Depois da vitória de Donald Trump todos foram à procura de perceber o que tinha acontecido, como tinha sido possível que estados antes solidamente do lado dos democratas tivessem votado no candidato republicano e este tivesse tido o voto de tantos trabalhadores brancos das classes baixas. Alguns livros foram de imediato sugeridos como podendo proporcionar algumas explicações, mas de todos eles o que me suscitou de imediato a atenção foi esta, e por ser A Memoir of a family and Culture in Crisis, como se escreve no seu pós-título. É a história de alguém que nasceu no Ohio, numa das regiões onde no passado floresceu a indústria pesada e hoje há apenas ruínas ferrugentas e gente presa numa armadilha de pobreza, vício e incultura. E gente que se sente perdida e vítima de poderes longínquos e preconceitos que abomina. Querem compreender Trump? Comecem por tentar compreender aqueles para quem ele falou, tudo prometendo.

O pior

“Eu e os políticos”, José António Saraiva (Gradiva)

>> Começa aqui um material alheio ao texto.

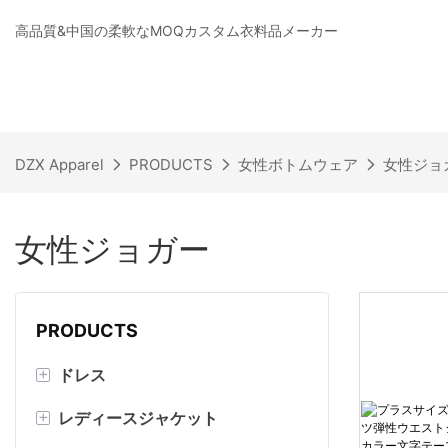
高品質&中国の柔軟なMOQカスタム衣料品メーカー
DZX Apparel
PRODUCTS
女性ボトムウェア
女性ジョ
女性ジョガー
PRODUCTS
+
ドレス
+
レディースジャケット
マキシドレス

O design da capa mostra-nos um buraco de fechadura e o autor promete que nele está “o que não pude (ou não quis) escrever até hoje”. Ou seja, promete indiscrições. E, na verdade, contém indiscrições, algumas delas de tal teor que geraram uma enorme tempestade mediática e política. Infelizmente, como escrevi na altura, depois de ler o livro e não antes de o fazer, como era regra suceder, muitas dessas reacções revelaram mais sobre a hipocrisia de muitos jornalistas do que sobre a gravidade das “revelações”. Até porque, no que toca a revelações, o livro é uma desilusão, sobretudo para quem já tinha lido as duas obras anteriores do antigo director do Expresso e do Sol e nelas já tinha encontrado muitas das indiscrições agora recuperadas. Por isso o livro é uma desilusão, mesmo contando algumas pequenas histórias interessantes e reveladoras. Isto para além de pisar gratuitamente o risco nalgumas das passagens mais voyeuristas, e sem que disse se tire grande valor para o nosso conhecimento dos políticos.